3.2 Design Principles

During the five design experiment cycles, several design principles were implemented and iteratively refined that played a role in initiating concept development . Three design principles play an important part in this study (for a complete overview see Büscher 2018); each of the design principles focused on eliciting a different mathematizing activity.

Investigating realistic phenomena.

A teaching-learning arrangement focusing on the development of measures needs to elicit the mathematizing activity of structuring phenomena. Since most students do not yet have access to phenomenon-independent measures to structure arbitrary unknown phenomena, the choice of the phenomenon to be investigated has to be carefully considered. This study uses phenomena such as variability in the weather that are close enough to students’ reality so that they can informally and intuitively structure the phenomenon.

Scaffolding the use of measures in argumentation.

Previous cycles of the project showed how students did use situative and occasionally even general measures when comparing distributions . Whereas there was a lot of potential in this, their uses stayed elusive: students lacked the language to specify the addressed aspects and formal characteristics of their situative measures —they struggled to formalize their communication. This led to an insecure use of measures, so that they sometimes simply had already forgotten their train of thoughts when prompted by the researcher or other students. This raised the need to scaffold the use of measures by explicating their use in giving arguments about phenomena. This design principle was implemented through the use of so-called report sheets (see below)

Contrasting measures.

Central to the measure-focused approach of this study is the insight that different measures for the same distribution can result in different views on the situation by emphasizing different aspects. Thus, engaging in the activity of creating evidence can mean to contrast and evaluate different measures with respect to (a) their usefulness regarding specific investigations, (b) their correspondence to learners’ experienced reality, (c) their applicability in different situations, or (d) their advantages or disadvantages in argumentation . This design principle was realized by contrasting different report-sheets (see below).

3.3 Task Design

The design of the two sessions of the design experiments consisted of two different tasks, the Antarctic weather task (Session I) and the Arctic sea ice task (Session II).
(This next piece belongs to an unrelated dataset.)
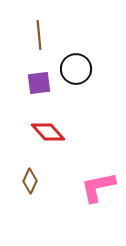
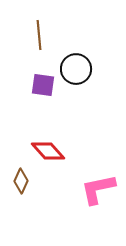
purple square: moved 4 px right, 2 px down; rotated 15 degrees clockwise
red diamond: moved 19 px down
brown diamond: moved 9 px left
pink L-shape: moved 2 px down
Each task was structured into different phases, with progressions between phases initiated by the researcher when certain requirements were met.

  • The Antarctic weather task

The goal of this task was to introduce the students to the idea of measures and the design elements central to the whole design experiment. The task was structured into three phases.

Phase I.1.

The students were given dot plots of temperature distribution at the Norwegian Antarctic research station Troll forskningsstasjon (Fig. 2.3, data slightly modified from Stroeve and Shuman 2004) and introduced to the setting of the task: as consultants to researchers planning a trip next year, they were charged with giving a report of the temperature conditions. Since the students were unfamiliar with dot plots, special attention was given to make sure that students understood the diagrams. The data were presented to the students on a tablet with a screen overlay software to allow for drawing visualizations of their situative measures directly onto the screen . Tinkerplots2.0 (Konold and Miller 2011) was used to create the diagrams, without giving the students access to interactive functionalities of the software. When sufficient understanding of the diagrams was achieved and the students had given some informal predictions for next year, the task progressed to Phase I.2.

Fig. 2.3
figure 3

Distributions of the Antarctic weather task (translated from German)

Phase I.2.

In this phase, the students were introduced to the central design element of the design experiments, the report sheets (Fig. 2.4). These report sheets served as a scaffold for argumentation with measures, combining a graphical representation with measures and a brief inference about the phenomenon of Antarctic weather. The students were asked to fill out a report sheet to be used as a report for the researchers. The measures employed were given to them without explanation , so that they needed to find their individual interpretation of minimum, maximum, and typical. Typical here served as an situative measure for a yet unspecified situative aspect , which could be interpreted by the students as incorporating some aspect of variability (similar to Konold et al. 2002) Since formal characteristics and the meanings of the measures were left unspecified, this task aimed at eliciting the mathematizing activities of structuring phenomena and formalizing communication.

Fig. 2.4
figure 4

Empty report sheet (translated from German)

Phase I.3.

After the students had created their own report sheet, they were given fictitious students’ filled-in report sheets (Fig. 2.5). These report sheet differed in their interpretations of the measures employed and thus focused on different aspects of the phenomenon. The students were asked to evaluate these report sheets and to possibly adapt their own report sheet.

Fig. 2.5
figure 5

Fictitious students’ filled-in report sheets (translated from German)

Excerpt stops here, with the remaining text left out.